FOR IMMEDIATE RELEASE
CONTACT
Cara Metz, CIR Director of Communications
212-356-8100 | cmetz@cirseiu.org

CIR WELCOMES THE INSTITUTE OF MEDICINE’S REPORT WHICH CALLS FOR 16-HOUR MAXIMUM SHIFTS FOR PATIENT CARE

Tuesday, December 02, 2008

“The 13,000 resident physicians of CIR/SEIU Healthcare are glad that the Institute of Medicine (IOM) has taken on the important issue of resident work hours,” said CIR President L. Toni Lewis, MD, a geriatrician in Queens, New York. “The recommendations in this new report are an important corroboration of our advocacy over the course of many years about the dangers of long hours to patient care and to resident well-being. In this precedent-setting report by the Institute of Medicine, 16 hours are the new limit for quality patient care.”
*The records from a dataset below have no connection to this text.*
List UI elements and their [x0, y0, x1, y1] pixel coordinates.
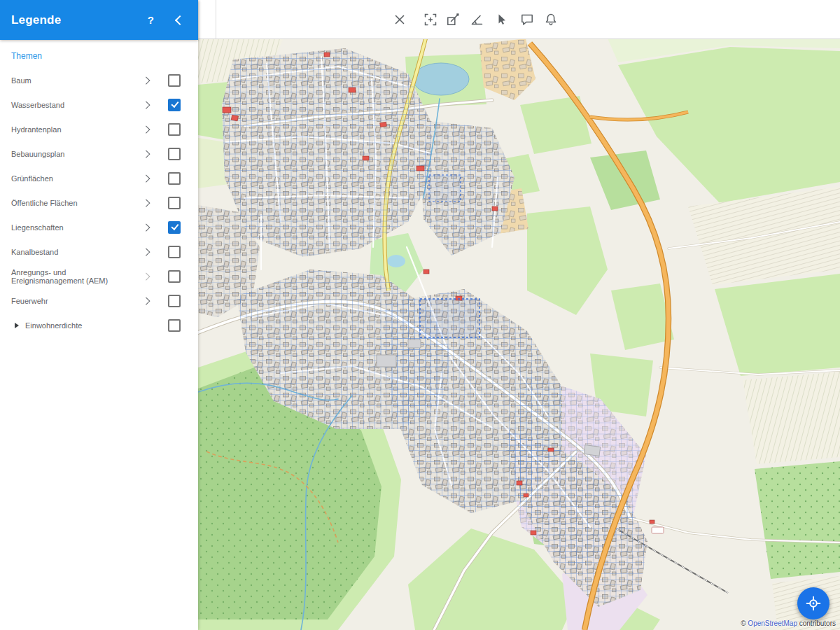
measure-angle-icon[interactable] — [466, 9, 487, 30]
layer-label: Hydrantenplan — [11, 125, 144, 134]
layer-checkbox[interactable] — [168, 246, 181, 258]
layer-label: Kanalbestand — [11, 248, 144, 256]
crosshair-locate-icon — [804, 594, 822, 612]
layer-checkbox[interactable] — [168, 74, 181, 87]
legend-panel: Legende ? Themen Baum Wasserbestand Hydr… — [0, 0, 198, 630]
chevron-right-icon[interactable] — [142, 248, 150, 255]
layer-item-liegenschaften[interactable]: Liegenschaften — [0, 215, 198, 239]
map-image — [198, 38, 840, 630]
layer-item-aem[interactable]: Anregungs- und Ereignismanagement (AEM) — [0, 264, 198, 288]
chevron-right-icon[interactable] — [142, 150, 150, 158]
layer-checkbox[interactable] — [168, 270, 181, 283]
legend-header: Legende ? — [0, 0, 198, 40]
map-canvas[interactable]: © OpenStreetMap contributors — [198, 38, 840, 630]
layer-checkbox[interactable] — [168, 197, 181, 209]
layer-label: Baum — [11, 76, 144, 85]
expand-triangle-icon[interactable] — [15, 323, 19, 328]
layer-checkbox[interactable] — [168, 221, 181, 234]
layer-checkbox[interactable] — [168, 319, 181, 332]
app-window: © OpenStreetMap contributors Legende ? T… — [0, 0, 840, 630]
map-toolbar — [198, 0, 840, 39]
comments-icon[interactable] — [517, 9, 538, 30]
layer-item-wasserbestand[interactable]: Wasserbestand — [0, 92, 198, 117]
chevron-right-icon[interactable] — [142, 101, 150, 108]
layer-label: Öffentliche Flächen — [11, 199, 144, 207]
layer-item-feuerwehr[interactable]: Feuerwehr — [0, 288, 198, 313]
draw-rectangle-icon[interactable] — [442, 9, 463, 30]
select-cursor-icon[interactable] — [491, 9, 512, 30]
attribution-suffix: contributors — [797, 620, 836, 627]
toolbar-divider — [216, 0, 216, 38]
chevron-right-icon[interactable] — [142, 272, 150, 280]
layer-checkbox[interactable] — [168, 295, 181, 307]
osm-attribution-link[interactable]: OpenStreetMap — [748, 620, 797, 627]
layer-item-hydrantenplan[interactable]: Hydrantenplan — [0, 117, 198, 141]
locate-me-button[interactable] — [797, 587, 830, 620]
tree-item-einwohnerdichte[interactable]: Einwohnerdichte — [0, 313, 198, 338]
attribution-prefix: © — [741, 620, 748, 627]
layer-item-oeffentliche-flaechen[interactable]: Öffentliche Flächen — [0, 190, 198, 215]
layer-checkbox[interactable] — [168, 99, 181, 111]
collapse-panel-icon[interactable] — [175, 15, 185, 24]
layer-label: Grünflächen — [11, 174, 144, 183]
layer-label: Einwohnerdichte — [25, 321, 168, 330]
layer-item-kanalbestand[interactable]: Kanalbestand — [0, 239, 198, 264]
layer-item-gruenflaechen[interactable]: Grünflächen — [0, 166, 198, 190]
themes-section-title: Themen — [0, 40, 198, 65]
chevron-right-icon[interactable] — [142, 199, 150, 206]
chevron-right-icon[interactable] — [142, 76, 150, 84]
layer-item-bebauungsplan[interactable]: Bebauungsplan — [0, 141, 198, 166]
layer-item-baum[interactable]: Baum — [0, 68, 198, 92]
zoom-to-selection-icon[interactable] — [420, 9, 441, 30]
layer-label: Feuerwehr — [11, 297, 144, 305]
layer-checkbox[interactable] — [168, 123, 181, 136]
close-icon[interactable] — [389, 9, 410, 30]
help-icon[interactable]: ? — [148, 14, 154, 26]
chevron-right-icon[interactable] — [142, 125, 150, 133]
chevron-right-icon[interactable] — [142, 223, 150, 231]
map-attribution: © OpenStreetMap contributors — [741, 620, 836, 627]
layer-label: Liegenschaften — [11, 223, 144, 232]
layer-label: Anregungs- und Ereignismanagement (AEM) — [11, 268, 144, 285]
layer-checkbox[interactable] — [168, 148, 181, 160]
chevron-right-icon[interactable] — [142, 297, 150, 304]
notifications-bell-icon[interactable] — [540, 9, 561, 30]
layer-checkbox[interactable] — [168, 172, 181, 185]
layer-label: Bebauungsplan — [11, 150, 144, 158]
chevron-right-icon[interactable] — [142, 174, 150, 182]
layer-label: Wasserbestand — [11, 101, 144, 109]
layer-list: Baum Wasserbestand Hydrantenplan Bebauun… — [0, 65, 198, 338]
legend-title: Legende — [11, 13, 148, 27]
Today’s IOM report recommends reducing the maximum number of hours that residents can work without time for sleep to 16. However, it allows a 30-hour limit if it includes a five-hour protected sleep period – a recommendation that CIR disputes. “We know from experience that being fatigued leads to impaired performance and deterioration of skills,” Dr. Lewis said. “No other profession is scheduled to work 30 hours at a stretch. A five-hour ‘protected sleep’ time should not be used to continue the practice of 30-hour shifts – we should focus on the bigger picture – work beyond 16 hours detracts from an appropriate and safe standard of care for our patients.”

“This panel supports a more reasonable 16-hour limit,” Dr. Lewis said, “we are ready to get started with the next steps – making these historic recommendations a reality.”

CIR also welcomes the IOM report’s recommendations for an increase in mandatory days off following a schedule of four consecutive in-hospital night shifts, as well as for additional funding for teaching hospitals to accommodate the additional personnel necessary to implement safer resident work hours.

“With an estimated 98,000 patient deaths a year due to medical errors, anything that can be done to bring that number down should be done. It is the rare resident who has not made a medication error, fallen asleep while on duty, or forgotten to order or check on the results of an important diagnostic test when chronically sleep-deprived. Scheduling resident physicians so that we are well-rested is an important element in improving our healthcare system,” Dr. Lewis said. “We are encouraged by this important report, even as we had hoped it would have made a stronger commitment to the evidence-based argument for an absolute 16-hour limit.”